With the two big potential mergers of media companies announced this week, it reveals an underlying weakness in an industry that has no answers.
Why the proposed mergers between XM Satellite Radio Holdings Inc. (XMSR) and Sirius Satellite Radio Inc. (SIRI), along with Warner Music Group Corp. (WMG) and Britain's EMI Group Plc.? A couple of reasons.
First, is to get the shareholders thinking there's some forward momentum, even if it's not really doing anything to increase value to them.
Probably more importantly, the environment is making it probable that both deals may pass regulatory hurdles because of the weakness that the entertainment
industry is embroiled in.
The question then becomes: "How will this help in an increasingly fragmented marketplace?" How will making a company larger make it more competive?
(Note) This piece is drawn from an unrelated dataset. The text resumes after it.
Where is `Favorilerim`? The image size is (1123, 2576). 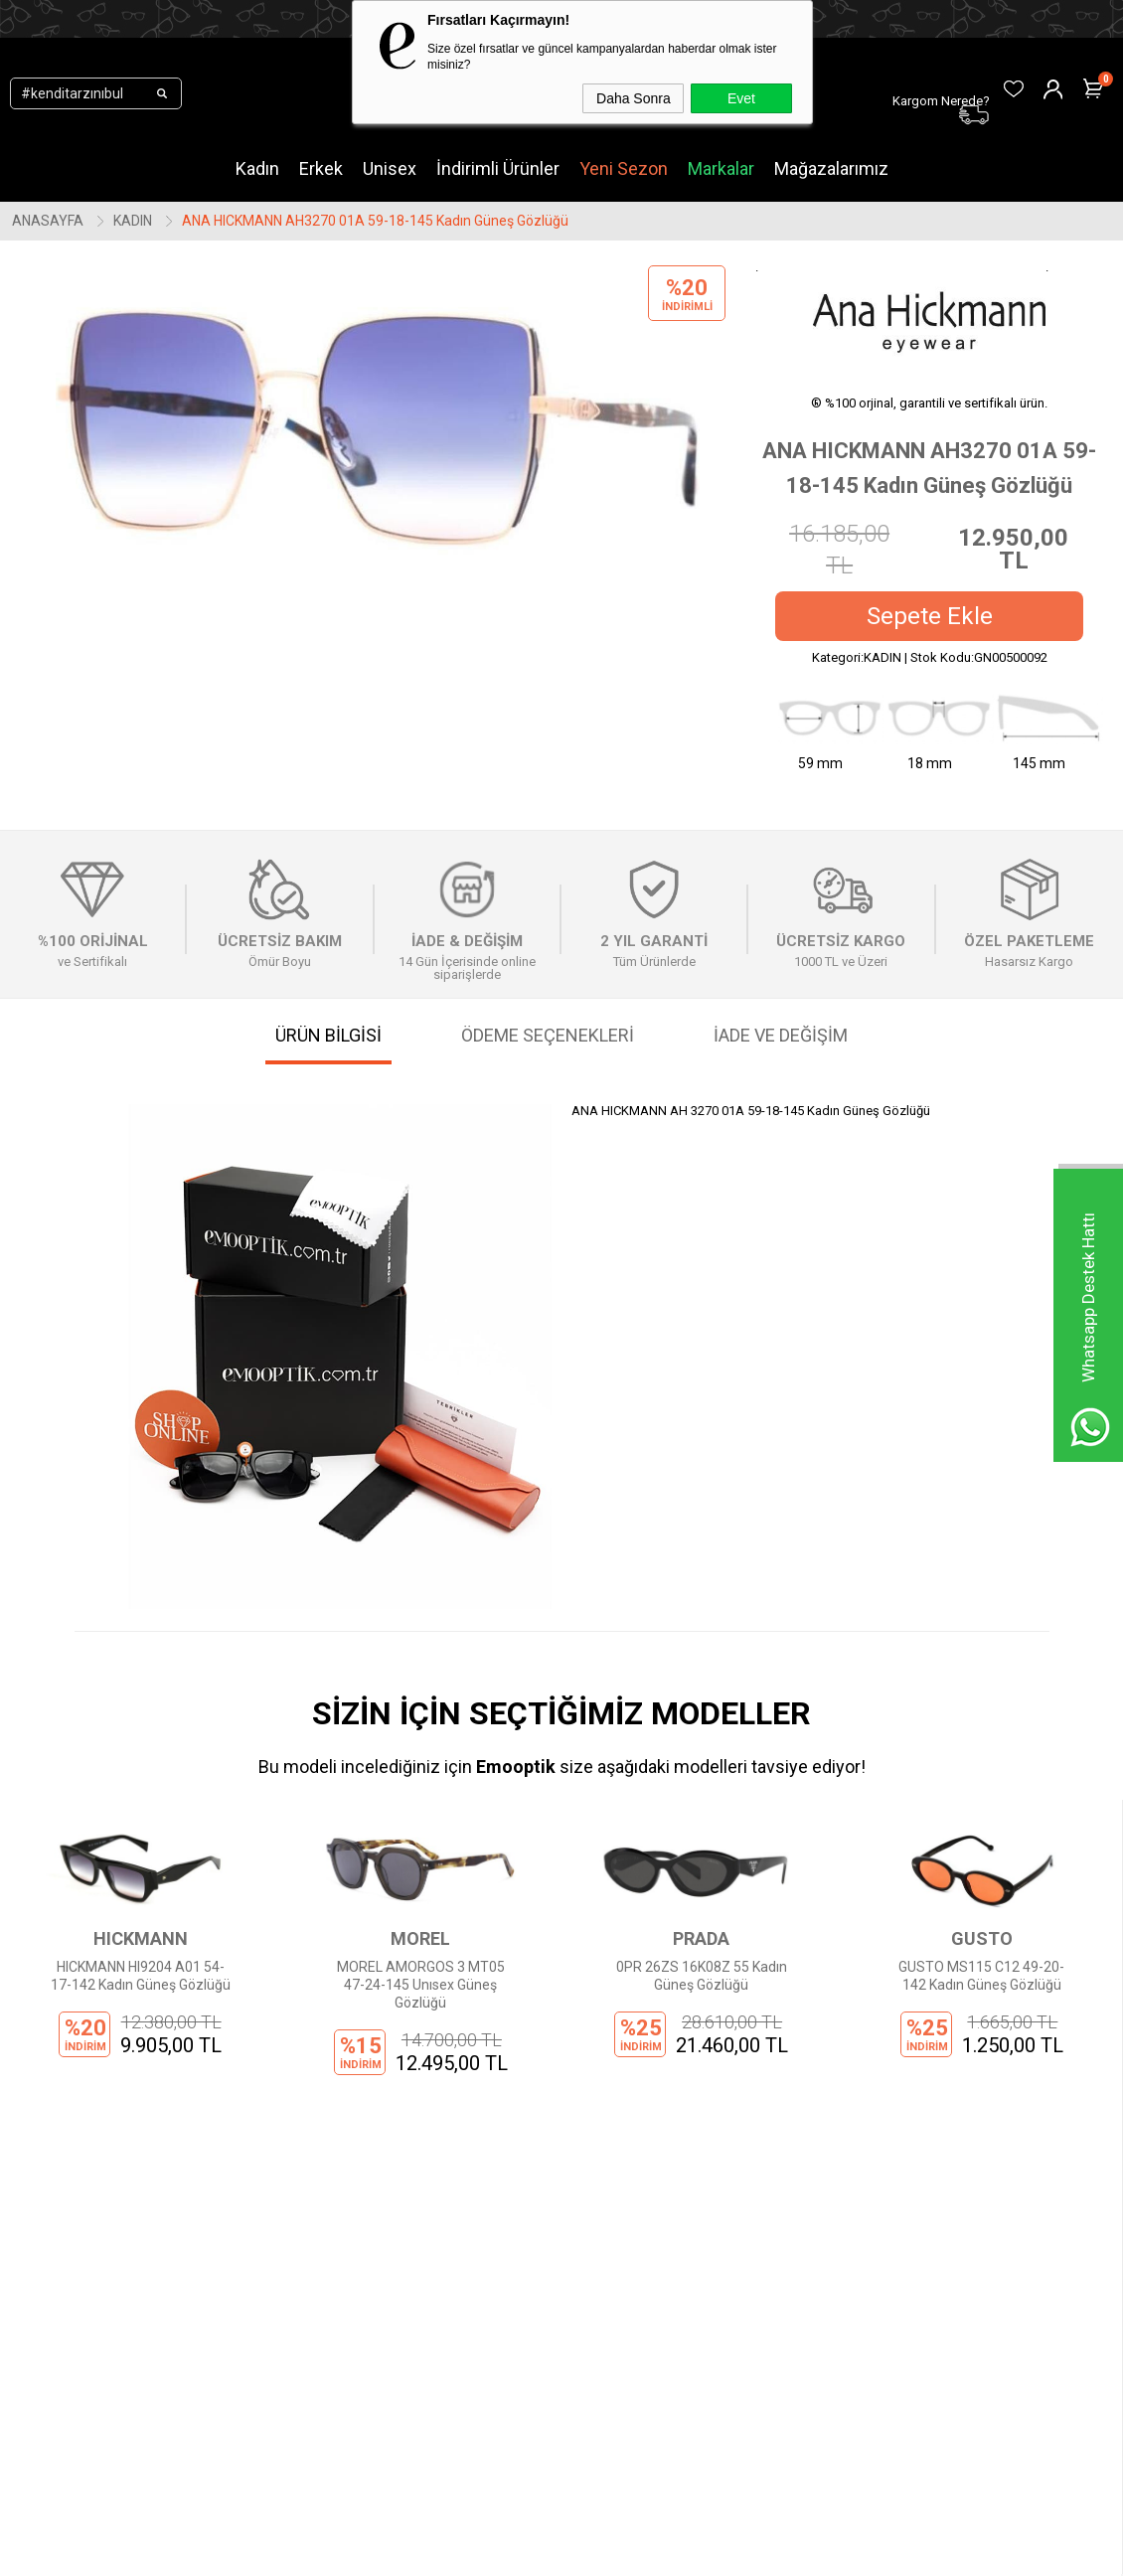 Favorilerim is located at coordinates (519, 2351).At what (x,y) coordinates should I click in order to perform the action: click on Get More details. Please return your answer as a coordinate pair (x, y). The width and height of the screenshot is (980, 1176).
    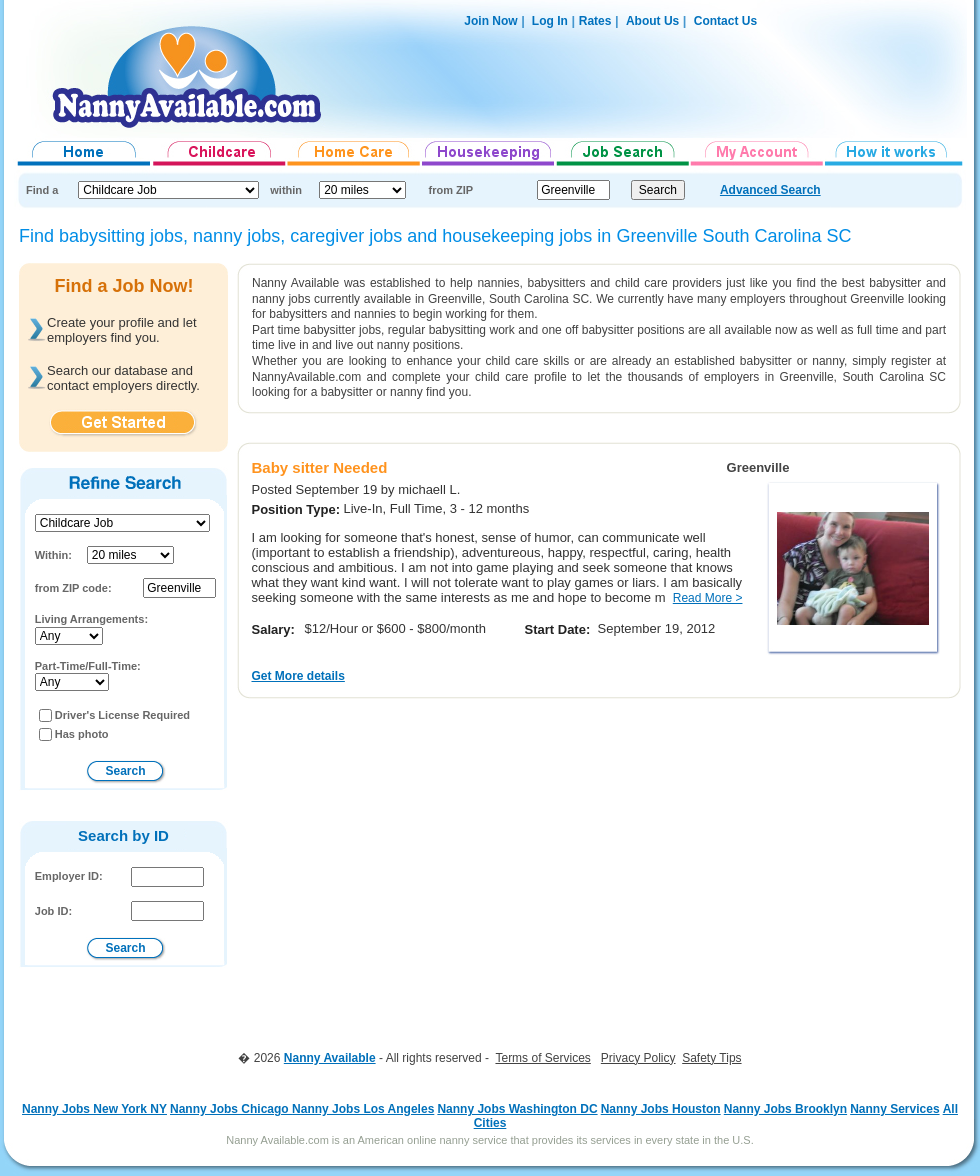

The answer? It won't. What it will do is to give the illusion that there is growth over the short term. Unfortunately, that's the way the vast majority of investors look at their holdings.
One problem with this strategy is that there is very little in place that will increase revenue, whether or not these companies merge. They simply don't know what to do. It's a lot different than the potential for ad revenue that will eventually grow out of media companies offering movie and TV video content.
The problem with all of this is that they're defensive moves, not offensive ones aimed at the future growth of the companies.
As entertainment attorney Fred Goldring said "The promise has always been the great jukebox in the sky, neither of these industries has yet answered the call of the consumer."
He's right. And until they do, mergers will have no value other than saying that they've gotten bigger.